In its third quarter financial report, released on Wednesday, Disney highlighted that their streaming subscriptions and robust domestic tourism at theme parks continued to grow, overcoming a slight dip in their box office earnings from films.
For the three-month span ending June 28th, the Burbank-based media and entertainment behemoth announced revenues of approximately $23.7 billion, marking a 2% increase compared to the same timeframe in the preceding year. Their pre-tax earnings amounted to $3.2 billion, representing a 4% rise from the same period last year. The earnings per share climbed to $2.92, up from $1.43 in the previous year.
Bob Iger, Disney’s CEO, expressed satisfaction with our impressive creative achievements and strong financial growth. Looking forward, we have grand ambitions for every aspect of our company, and we can’t wait to continue expanding and shaping Disney’s future.

Hollywood Inc.
Over time, Pixar has gained recognition for creating unique animated films like ‘Toy Story,’ ‘Finding Nemo,’ and ‘Up.’ However, more recently, their follow-ups have become the primary sources of revenue.
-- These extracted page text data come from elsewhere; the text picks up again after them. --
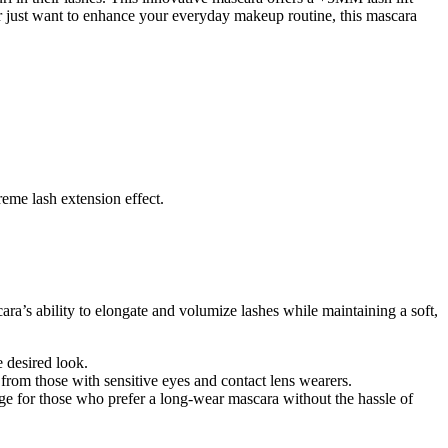
or just want to enhance your everyday makeup routine, this mascara
reme lash extension effect.
ara’s ability to elongate and volumize lashes while maintaining a soft,
e desired look.
 from those with sensitive eyes and contact lens wearers.
ge for those who prefer a long-wear mascara without the hassle of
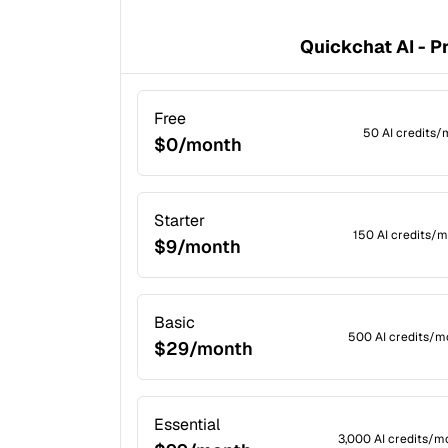
Quickchat AI - P
Free
50 AI credits/
$0/month
Starter
150 AI credits/m
$9/month
Basic
500 AI credits/m
$29/month
Essential
3,000 AI credits/m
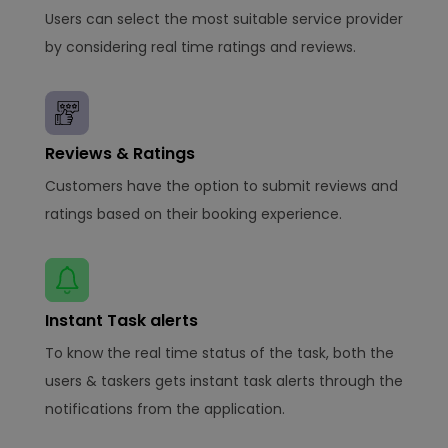
Users can select the most suitable service provider
by considering real time ratings and reviews.
Reviews & Ratings
Customers have the option to submit reviews and
ratings based on their booking experience.
Instant Task alerts
To know the real time status of the task, both the
users & taskers gets instant task alerts through the
notifications from the application.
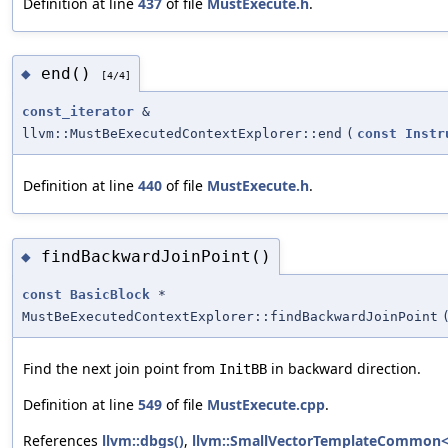
Definition at line
437
of file
MustExecute.h
.
end()
◆
[4/4]
const_iterator
&
llvm::MustBeExecutedContextExplorer::end
(
const
Instr
Definition at line
440
of file
MustExecute.h
.
findBackwardJoinPoint()
◆
const
BasicBlock
*
MustBeExecutedContextExplorer::findBackwardJoinPoint
Find the next join point from
in backward direction.
InitBB
Definition at line
549
of file
MustExecute.cpp
.
References
llvm::dbgs()
,
llvm::SmallVectorTemplateCommon< 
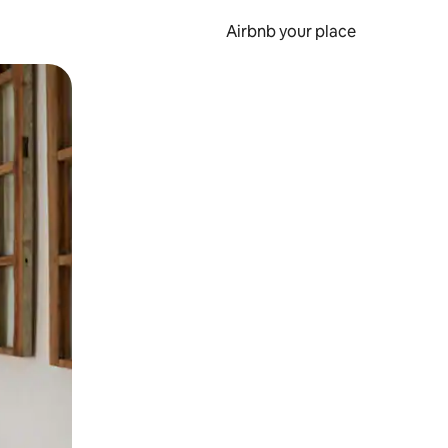
Airbnb your place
In my role as a follower, I’d like to share some financial updates about our entertainment division. Last year, it generated approximately $10.7 billion in revenue, marking a 1% increase compared to the previous year. However, when it comes to operating income, we saw a decrease of 15%, totaling around $1 billion. This drop can be attributed mainly to lower earnings from content sales and licensing, such as theatrical distribution, and our linear television business.
Disney’s content sales and licensing division earned approximately $2.3 billion in revenue this quarter, marking a 7% increase from last year. However, the division reported an operating loss of $21 million. This loss is primarily due to lower earnings from theatrical distribution during this year’s third quarter. The films responsible for this dip were “Elio,” an original Disney and Pixar animated movie that underperformed at the box office, and Marvel Studios’ “Thunderbolts,” which was critically acclaimed but had a modest commercial reception.
The financial figures for the live-action version of “Lilo & Stitch” only accounted for a portion of its overall success at the worldwide box office, as it eventually earned $1 billion in revenue. Moreover, these earnings were somewhat diminished due to being measured against the impressive box office performance of last year’s “Inside Out 2.”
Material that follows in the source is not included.